After a month-long investigation, DOJ investigators executed a search warrant at a home on Sadeland Drive in Newhall, CA. Once inside, investigators discovered a large hash oil lab on the premises. At the lab, investigators found about a thousand cans of butane – a chemical used in the manufacture of hash oil – and a “large amount” of finished product. A suspect who is described only as being a male between the ages of 35 and 45-years-old was arrested during the bust.

The manufacture of drugs and narcotics is covered under California Health and Safety Code 11379.6 HS, which expressly prohibits the manufacture of any drugs, narcotics or other controlled substances. Additionally, it makes it illegal to engage in the manufacture of any of the aforementioned substances, or even to offer to help do so.

In order to be charged with violating 11379.6 HS, one does not necessarily have to participate in the full process of manufacturing a controlled substance, drug or narcotic.

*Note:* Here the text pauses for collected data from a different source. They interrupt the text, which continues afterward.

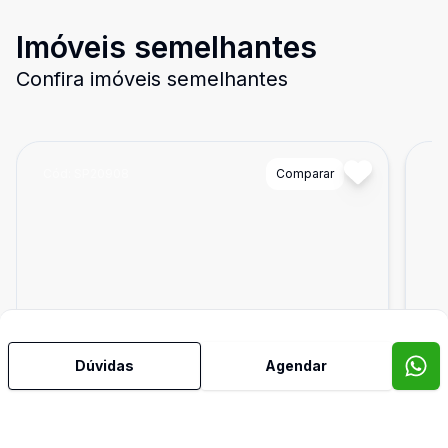
Imóveis semelhantes
Confira imóveis semelhantes
Cód:
SP20908
Comparar
Có
Dúvidas
Agendar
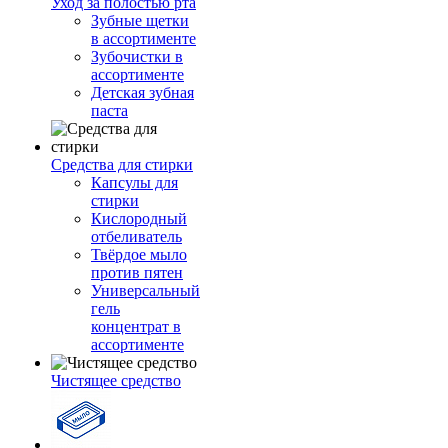
Уход за полостью рта
Зубные щетки
в ассортименте
Зубочистки в
ассортименте
Детская зубная
паста
Средства для стирки
Капсулы для
стирки
Кислородный
отбеливатель
Твёрдое мыло
против пятен
Универсальный
гель
концентрат в
ассортименте
Чистящее средство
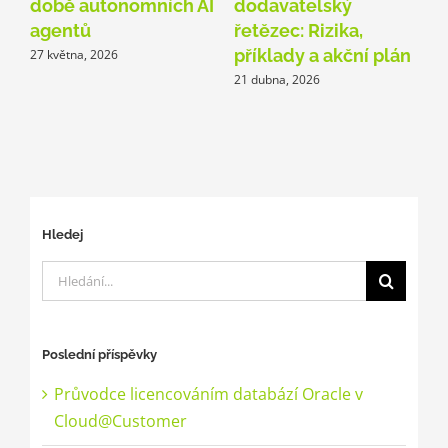
době autonomních AI
dodavatelský
z
agentů
řetězec: Rizika,
k
příklady a akční plán
27 května, 2026
1
21 dubna, 2026
Hledej
Hledat:
Poslední příspěvky
Průvodce licencováním databází Oracle v
Cloud@Customer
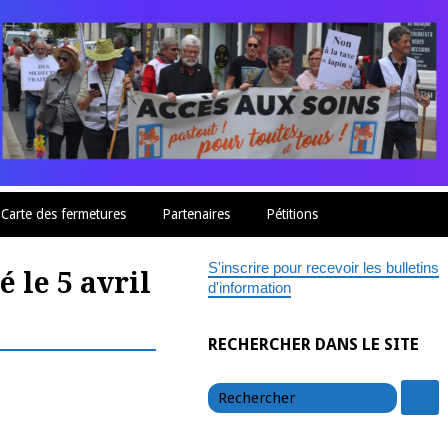
Carte des fermetures
Partenaires
Pétitions
S'inscrire pour recevoir les bulletins
 le 5 avril
d'information
RECHERCHER DANS LE SITE
chercher
c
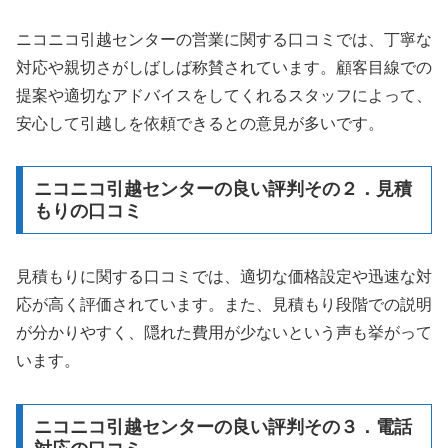
ニコニコ引越センターの営業に関する口コミでは、丁寧な
対応や親切さがしばしば称賛されています。顧客目線での
提案や適切なアドバイスをしてくれるスタッフによって、
安心して引越しを依頼できるとの意見が多いです。
ニコニコ引越センターの良い評判その２．見積
もりの口コミ
見積もりに関する口コミでは、適切な価格設定や迅速な対
応が高く評価されています。また、見積もり段階での説明
が分かりやすく、隠れた費用が少ないという声も挙がって
います。
ニコニコ引越センターの良い評判その３．電話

For example, if one step in the process of converting marijuana to hash oil was completed at one location, then the product was moved to another location where the process was continued to completion, both parties could be charged with violating 11379.6 HS. What matters isn’t that the process was completed, but that the individual knew that they were participating in the manufacture of a drug.

The above being said, in order to be charged with violating 11379.6 HS, one must have actually taken direct action in furthering the manufacture of a drug, narcotic or controlled substance. For example, suppose an individual wants to make some hash oil. He goes out and purchases all of the items necessary to do so, but never actually begins the process. This person would not be guilty of this particular crime because he didn’t actually begin the manufacturing process.

Violations of 11379.6 HS are usually felonies which can result in a California state prison sentence of up to 7-years and a fine of up to $50,000. The judge has significant leeway in the sentencing, though, and can instead sentence a defendant to 1-year in county jail and/or probation.